The U.S. government has implemented policies like the Solar Energy Manufacturing for America Act to support American solar manufacturing. This act provides tax credits for companies that manufacture solar panels and components in the U.S. There are also initiatives at the state level. For example, New York state committed over $400 million in investments for solar manufacturing facilities.

Experts predict U.S. solar manufacturing capacity to grow substantially in the coming years. The Solar Energy Industry Association estimates that solar panels made in America could quadruple from 2020 to 2023. Government support and competitive incentives are making the U.S. more attractive for solar manufacturing.

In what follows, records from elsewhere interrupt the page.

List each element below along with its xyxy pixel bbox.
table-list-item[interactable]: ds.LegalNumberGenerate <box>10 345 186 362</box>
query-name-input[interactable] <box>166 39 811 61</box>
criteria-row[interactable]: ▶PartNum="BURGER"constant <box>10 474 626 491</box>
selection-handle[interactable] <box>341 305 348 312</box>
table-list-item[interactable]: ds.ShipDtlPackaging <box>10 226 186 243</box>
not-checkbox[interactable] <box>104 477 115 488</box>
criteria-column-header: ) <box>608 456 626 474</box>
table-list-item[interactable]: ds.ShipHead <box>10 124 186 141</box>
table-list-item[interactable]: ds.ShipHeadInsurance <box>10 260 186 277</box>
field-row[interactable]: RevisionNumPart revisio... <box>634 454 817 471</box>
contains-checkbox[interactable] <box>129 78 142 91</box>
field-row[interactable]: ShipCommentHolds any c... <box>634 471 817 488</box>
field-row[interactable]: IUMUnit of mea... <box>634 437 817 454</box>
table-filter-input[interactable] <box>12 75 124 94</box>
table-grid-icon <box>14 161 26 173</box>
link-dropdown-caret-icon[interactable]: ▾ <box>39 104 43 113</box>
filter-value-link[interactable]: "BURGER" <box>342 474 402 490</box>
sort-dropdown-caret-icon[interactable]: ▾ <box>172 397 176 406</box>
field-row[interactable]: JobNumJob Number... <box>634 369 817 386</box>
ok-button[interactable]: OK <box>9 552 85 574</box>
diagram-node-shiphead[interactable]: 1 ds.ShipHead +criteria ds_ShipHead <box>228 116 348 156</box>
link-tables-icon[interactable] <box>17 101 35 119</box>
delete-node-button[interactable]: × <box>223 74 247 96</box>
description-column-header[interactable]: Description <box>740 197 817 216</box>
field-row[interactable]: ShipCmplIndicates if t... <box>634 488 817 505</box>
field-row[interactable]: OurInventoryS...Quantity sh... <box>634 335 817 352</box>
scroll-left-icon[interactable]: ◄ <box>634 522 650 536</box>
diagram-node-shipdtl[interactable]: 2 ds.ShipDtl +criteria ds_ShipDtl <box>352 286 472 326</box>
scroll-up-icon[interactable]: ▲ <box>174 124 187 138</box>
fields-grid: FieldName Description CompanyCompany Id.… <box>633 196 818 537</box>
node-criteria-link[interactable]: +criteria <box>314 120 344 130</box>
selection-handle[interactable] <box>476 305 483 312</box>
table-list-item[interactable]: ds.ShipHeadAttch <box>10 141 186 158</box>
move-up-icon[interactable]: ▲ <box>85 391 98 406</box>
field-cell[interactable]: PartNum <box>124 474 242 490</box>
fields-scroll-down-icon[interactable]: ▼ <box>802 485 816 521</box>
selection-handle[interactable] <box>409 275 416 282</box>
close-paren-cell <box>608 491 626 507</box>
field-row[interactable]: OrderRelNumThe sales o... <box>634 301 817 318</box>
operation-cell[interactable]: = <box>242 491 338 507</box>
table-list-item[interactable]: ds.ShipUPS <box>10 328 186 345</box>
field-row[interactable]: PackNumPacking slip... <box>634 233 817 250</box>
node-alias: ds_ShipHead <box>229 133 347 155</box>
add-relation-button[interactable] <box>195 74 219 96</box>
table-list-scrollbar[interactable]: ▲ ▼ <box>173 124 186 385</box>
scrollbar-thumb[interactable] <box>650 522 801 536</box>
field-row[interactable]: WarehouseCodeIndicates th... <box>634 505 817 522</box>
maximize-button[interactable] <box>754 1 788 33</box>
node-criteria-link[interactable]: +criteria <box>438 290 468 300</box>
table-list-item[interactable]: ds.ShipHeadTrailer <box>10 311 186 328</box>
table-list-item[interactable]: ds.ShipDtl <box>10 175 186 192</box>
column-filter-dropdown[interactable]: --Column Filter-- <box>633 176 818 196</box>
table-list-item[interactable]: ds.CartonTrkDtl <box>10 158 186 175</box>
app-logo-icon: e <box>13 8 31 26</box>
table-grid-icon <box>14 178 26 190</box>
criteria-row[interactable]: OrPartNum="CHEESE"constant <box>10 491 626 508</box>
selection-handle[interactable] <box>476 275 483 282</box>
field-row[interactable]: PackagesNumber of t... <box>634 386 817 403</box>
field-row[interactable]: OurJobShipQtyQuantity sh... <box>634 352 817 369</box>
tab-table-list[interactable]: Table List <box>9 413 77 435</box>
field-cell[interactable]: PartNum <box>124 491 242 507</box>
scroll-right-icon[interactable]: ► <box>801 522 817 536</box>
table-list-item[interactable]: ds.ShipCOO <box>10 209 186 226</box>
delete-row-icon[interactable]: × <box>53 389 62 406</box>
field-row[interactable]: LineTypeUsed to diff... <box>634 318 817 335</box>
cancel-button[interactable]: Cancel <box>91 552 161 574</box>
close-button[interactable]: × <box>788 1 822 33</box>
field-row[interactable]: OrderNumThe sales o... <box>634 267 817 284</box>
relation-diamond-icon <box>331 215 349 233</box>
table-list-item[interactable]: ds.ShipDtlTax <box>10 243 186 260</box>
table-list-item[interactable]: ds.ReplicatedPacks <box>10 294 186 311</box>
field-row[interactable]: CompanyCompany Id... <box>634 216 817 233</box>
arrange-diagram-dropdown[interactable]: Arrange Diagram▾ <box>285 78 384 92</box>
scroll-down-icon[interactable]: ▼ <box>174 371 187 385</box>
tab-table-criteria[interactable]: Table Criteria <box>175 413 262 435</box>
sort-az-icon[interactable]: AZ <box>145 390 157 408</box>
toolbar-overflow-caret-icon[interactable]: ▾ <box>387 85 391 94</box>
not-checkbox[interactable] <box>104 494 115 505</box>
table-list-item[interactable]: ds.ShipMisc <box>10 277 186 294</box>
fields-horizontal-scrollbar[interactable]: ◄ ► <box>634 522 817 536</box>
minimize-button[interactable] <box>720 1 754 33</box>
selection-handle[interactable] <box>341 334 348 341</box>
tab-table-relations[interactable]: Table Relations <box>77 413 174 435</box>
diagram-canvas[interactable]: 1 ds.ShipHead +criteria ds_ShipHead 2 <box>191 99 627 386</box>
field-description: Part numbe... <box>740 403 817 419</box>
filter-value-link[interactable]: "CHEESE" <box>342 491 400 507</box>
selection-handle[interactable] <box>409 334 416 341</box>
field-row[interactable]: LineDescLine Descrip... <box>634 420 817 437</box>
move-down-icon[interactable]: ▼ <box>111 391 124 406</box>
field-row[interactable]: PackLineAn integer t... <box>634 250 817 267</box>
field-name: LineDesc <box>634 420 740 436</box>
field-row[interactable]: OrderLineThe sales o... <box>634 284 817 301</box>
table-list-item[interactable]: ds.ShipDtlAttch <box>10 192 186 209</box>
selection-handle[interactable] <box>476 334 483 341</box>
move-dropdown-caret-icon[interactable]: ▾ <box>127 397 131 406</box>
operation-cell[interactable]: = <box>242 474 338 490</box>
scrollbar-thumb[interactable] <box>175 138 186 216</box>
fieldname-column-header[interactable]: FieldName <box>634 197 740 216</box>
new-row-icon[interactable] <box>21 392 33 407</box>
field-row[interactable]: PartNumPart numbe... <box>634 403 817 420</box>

The U.S. Department of Energy funds solar energy research through the Solar Energy Technologies Office (SETO) to drive continued advancement and innovation in solar technologies. SETO invests in early-stage research and development to improve the affordability, reliability, and performance of solar technologies on the grid. According to SETO, their funding priorities for solar R&D include improving photovoltaics, concentrating solar-thermal power, systems integration, and manufacturing technologies.

Major American universities are also advancing solar research through projects funded by SETO and other sources. For example, researchers at MIT are working on new materials and designs to improve solar cell efficiency, lower costs, and enhance reliability. The National Science Foundation has funded an Engineering Research Center for Quantum Energy and Sustainable Solar Technologies (QESST) led by Arizona State University along with MIT and other partners. QESST is focused on developing next-generation photovoltaics and improving grid integration. Overall, strong public and private investment in solar R&D will be essential for continued innovation and cost reductions.


The U.S. government has implemented various policies at the federal, state, and local levels to encourage the adoption of solar energy. Key federal policies include renewable portfolio standards, tax credits, loan guarantees, and grants.

The federal government has set a goal for federal agencies to consume at least 7.5% of electricity from renewable sources under the Energy Policy Act of 2005 (source). The investment tax credit (ITC) offers a 26% tax credit for installing residential and commercial solar systems that will be reduced to 22% in 2023 and 10% in 2024 (source).

Many U.S. states offer additional incentives for solar installation such as rebates, property tax exemptions, renewable portfolio standards, and net metering policies. For example, California requires utilities to source 60% of their electricity from renewables by 2030 (source).

Future Outlook

The future looks bright for solar energy in the United States. According to projections by the U.S. Energy Information Administration, the country will generate 14% more electricity from solar energy than from hydroelectric facilities in 2024 [1]. Looking further ahead, the Solar Futures Study by the National Renewable Energy Laboratory finds that solar energy could power about 14% of transportation end uses by 2050 [2]. This growth will be driven by continuing cost reductions and performance improvements in both photovoltaic and concentrating solar power technologies.

Experts at MIT predict that by 2030, solar photovoltaics and concentrated solar power will comprise 10% of the worldwide electricity capacity, up from just 2% today [3]. To achieve higher penetration rates, researchers are working on new materials, system designs, and manufacturing processes to increase solar cell efficiency and lower costs. Key areas of innovation include perovskite solar cells, tandem cells, solar fuels, and integrated PV-battery systems.

With supportive policies and sustained research funding, solar energy is poised to be a major pillar of the future renewable electricity system in the United States.